[[ DATA SHOWN open ]]

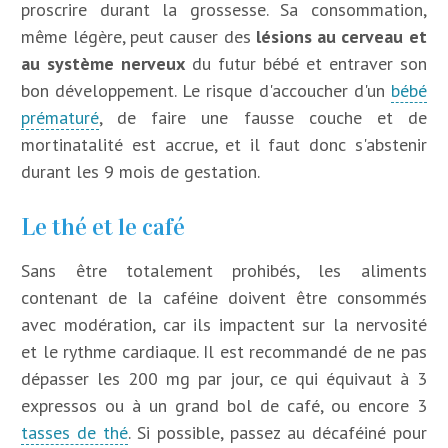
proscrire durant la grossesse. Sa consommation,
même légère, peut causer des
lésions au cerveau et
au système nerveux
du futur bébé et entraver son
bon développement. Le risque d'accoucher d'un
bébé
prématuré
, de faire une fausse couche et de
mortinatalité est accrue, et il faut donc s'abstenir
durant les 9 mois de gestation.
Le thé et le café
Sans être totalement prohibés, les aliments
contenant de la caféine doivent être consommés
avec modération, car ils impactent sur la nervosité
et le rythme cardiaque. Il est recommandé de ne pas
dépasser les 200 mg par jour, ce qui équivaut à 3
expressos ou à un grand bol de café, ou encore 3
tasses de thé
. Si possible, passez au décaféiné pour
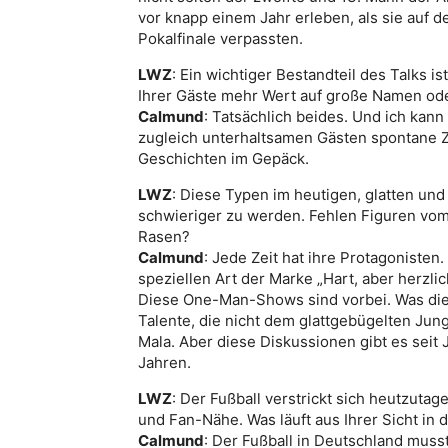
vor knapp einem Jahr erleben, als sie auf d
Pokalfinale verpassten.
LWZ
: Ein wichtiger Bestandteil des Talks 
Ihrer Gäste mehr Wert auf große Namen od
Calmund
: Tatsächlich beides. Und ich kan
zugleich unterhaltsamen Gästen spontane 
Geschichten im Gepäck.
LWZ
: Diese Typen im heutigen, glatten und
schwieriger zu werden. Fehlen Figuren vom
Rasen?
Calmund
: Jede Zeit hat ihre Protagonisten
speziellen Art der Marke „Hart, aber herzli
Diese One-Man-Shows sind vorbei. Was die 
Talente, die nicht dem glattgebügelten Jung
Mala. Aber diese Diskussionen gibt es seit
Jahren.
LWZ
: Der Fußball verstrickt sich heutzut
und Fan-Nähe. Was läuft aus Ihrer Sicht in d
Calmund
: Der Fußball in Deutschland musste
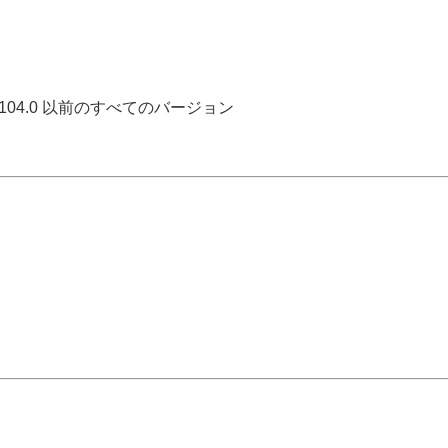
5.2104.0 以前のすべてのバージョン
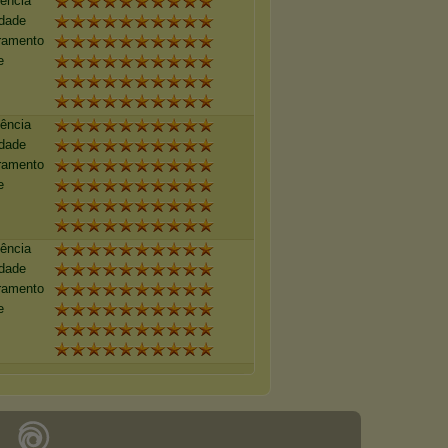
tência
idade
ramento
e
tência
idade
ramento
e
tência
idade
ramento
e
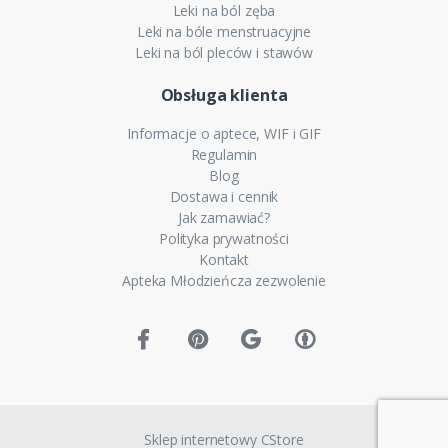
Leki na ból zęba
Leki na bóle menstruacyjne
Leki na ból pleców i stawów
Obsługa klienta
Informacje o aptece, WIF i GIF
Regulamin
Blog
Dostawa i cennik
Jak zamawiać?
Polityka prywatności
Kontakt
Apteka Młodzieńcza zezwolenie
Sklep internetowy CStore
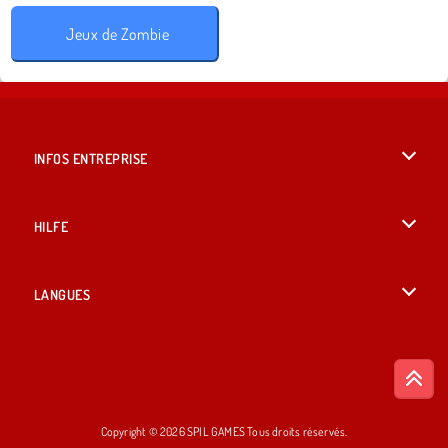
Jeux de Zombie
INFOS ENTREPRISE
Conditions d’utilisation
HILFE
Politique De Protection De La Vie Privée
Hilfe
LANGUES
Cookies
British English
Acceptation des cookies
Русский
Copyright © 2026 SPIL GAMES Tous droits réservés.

[[ DATA SHOWN closed ]]
[[ DATA SHOWN open ]]

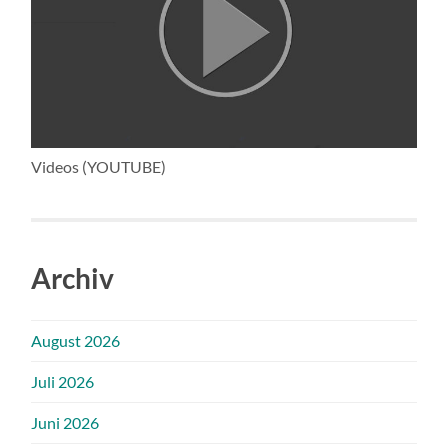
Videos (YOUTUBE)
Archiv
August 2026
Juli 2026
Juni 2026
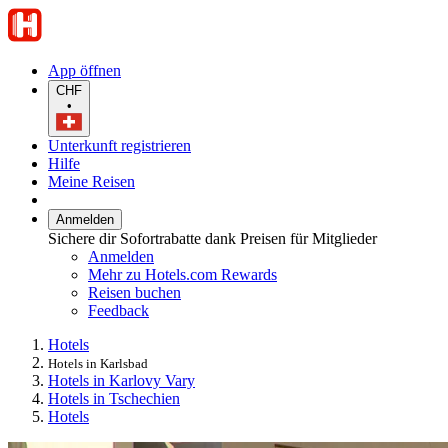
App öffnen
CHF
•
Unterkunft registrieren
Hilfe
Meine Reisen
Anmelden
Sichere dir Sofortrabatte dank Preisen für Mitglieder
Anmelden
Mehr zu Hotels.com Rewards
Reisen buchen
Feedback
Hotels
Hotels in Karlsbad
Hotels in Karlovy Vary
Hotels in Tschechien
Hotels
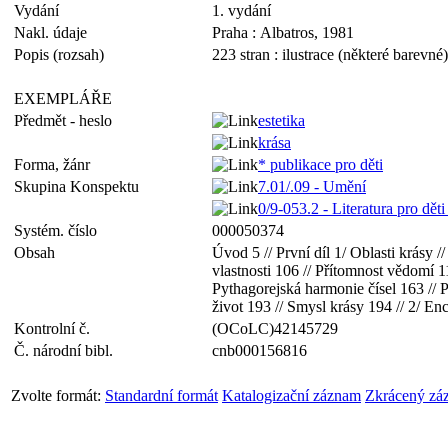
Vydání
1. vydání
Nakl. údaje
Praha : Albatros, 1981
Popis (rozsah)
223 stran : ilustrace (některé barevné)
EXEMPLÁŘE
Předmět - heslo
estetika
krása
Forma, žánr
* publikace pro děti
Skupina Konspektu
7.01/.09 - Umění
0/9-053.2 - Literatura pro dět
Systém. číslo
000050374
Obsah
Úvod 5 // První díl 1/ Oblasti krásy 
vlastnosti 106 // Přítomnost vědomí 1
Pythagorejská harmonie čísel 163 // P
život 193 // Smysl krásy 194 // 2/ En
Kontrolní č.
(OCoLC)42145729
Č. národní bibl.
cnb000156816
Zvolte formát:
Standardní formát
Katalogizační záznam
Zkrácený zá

[[ DATA SHOWN closed ]]

▶ **EXERCISE DESCRIPTION**
Starting with the line that holds "Politique De Protection De La Vie Privée" and ending with the line that holds "Copyright © 2026", retype every line in the data above exactly, and nothing else.

▶ **SOLUTION FOR THIS PROBLEM**
Politique De Protection De La Vie Privée
Hilfe
LANGUES
Cookies
British English
Acceptation des cookies
Русский
Copyright © 2026 SPIL GAMES Tous droits réservés.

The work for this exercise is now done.